** Dataset records **

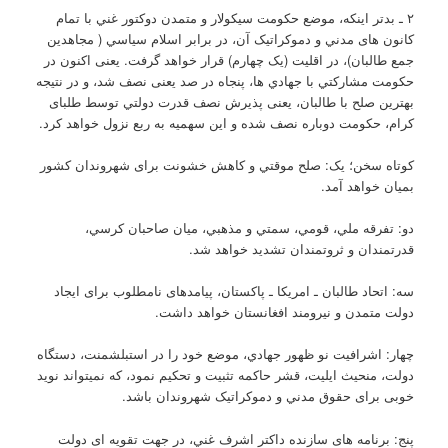
۲ ـ بدتر اینکه، موضع حکومت سیکولار و متمدن دوکتور غني با تمام
کانون های مدني و دموکراتیک آن، در برابر اسلام سیاسي ( مجاهدین
جمع طالبان)، در اقلیت (یک چهارم) قرار خواهد گرفت. یعنی اکنون در
حکومت مشارکتي با جهادي ها، پنجاه در صد یعنی نصف شد، و در نتیجه
بهترین صلح با طالبان، یعنی پذیرش نصف قدرت دولتي توسط طلبای
کرام، حکومت دوباره نصف شده و این سهمیه به ربع نزول خواهد کرد.
کوتاه سخن؛ یک: صلح موقتي و کاهش خشونت برای شهروندان کشور
بمیان خواهد آمد.
دو: تفرقه ملي، قومي، سمتي و مذهبي، میان صاحبان کرسي،
قدرتمندان و ثروتمندان تشدید خواهد شد.
سه: اتحاد طالبان ـ امریکا ـ پاکستان، پیامدهای نامطلوب برای ایجاد
دولت متمدن و نیرومند افغانستان خواهد داشت.
چهار: اشرافیت نو ظهور جهادي، موضع خود را در استبلشمنت، دستگاه
دولت، منحیث ایلیت، قشر حاکمه تثبیت و تحکیم نمود، که نمیتواند نوید
خوبی برای حقوق مدني و دموکراتیک شهروندان باشد.
پنج: برنامه های سازنده داکتر اشرف غني، در جهت تقویه ای دولت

** Task to carry out **
With the images omitted, return the full material exactly.

** Solution to the exercise **
۲ ـ بدتر اینکه، موضع حکومت سیکولار و متمدن دوکتور غني با تمام
کانون های مدني و دموکراتیک آن، در برابر اسلام سیاسي ( مجاهدین
جمع طالبان)، در اقلیت (یک چهارم) قرار خواهد گرفت. یعنی اکنون در
حکومت مشارکتي با جهادي ها، پنجاه در صد یعنی نصف شد، و در نتیجه
بهترین صلح با طالبان، یعنی پذیرش نصف قدرت دولتي توسط طلبای
کرام، حکومت دوباره نصف شده و این سهمیه به ربع نزول خواهد کرد.
کوتاه سخن؛ یک: صلح موقتي و کاهش خشونت برای شهروندان کشور
بمیان خواهد آمد.
دو: تفرقه ملي، قومي، سمتي و مذهبي، میان صاحبان کرسي،
قدرتمندان و ثروتمندان تشدید خواهد شد.
سه: اتحاد طالبان ـ امریکا ـ پاکستان، پیامدهای نامطلوب برای ایجاد
دولت متمدن و نیرومند افغانستان خواهد داشت.
چهار: اشرافیت نو ظهور جهادي، موضع خود را در استبلشمنت، دستگاه
دولت، منحیث ایلیت، قشر حاکمه تثبیت و تحکیم نمود، که نمیتواند نوید
خوبی برای حقوق مدني و دموکراتیک شهروندان باشد.
پنج: برنامه های سازنده داکتر اشرف غني، در جهت تقویه ای دولت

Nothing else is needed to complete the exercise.